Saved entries
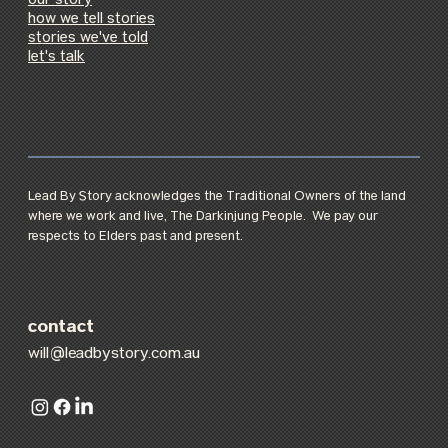
our story
how we tell stories
stories we've told
let's talk
Lead By Story acknowledges the Traditional Owners of the land
where we work and live, The Darkinjung People. We pay our
respects to Elders past and present.
contact
will@leadbystory.com.au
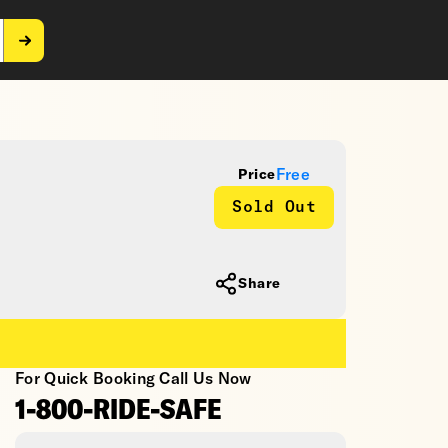
Free
Price
Sold Out
Share
For Quick Booking Call Us Now
1-800-RIDE-SAFE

TASK DESCRIPTION ->
The expected answer is every line in the data above that carries the string "stories".

SOLUTION TO THE PROBLEM ->
how we tell stories
stories we've told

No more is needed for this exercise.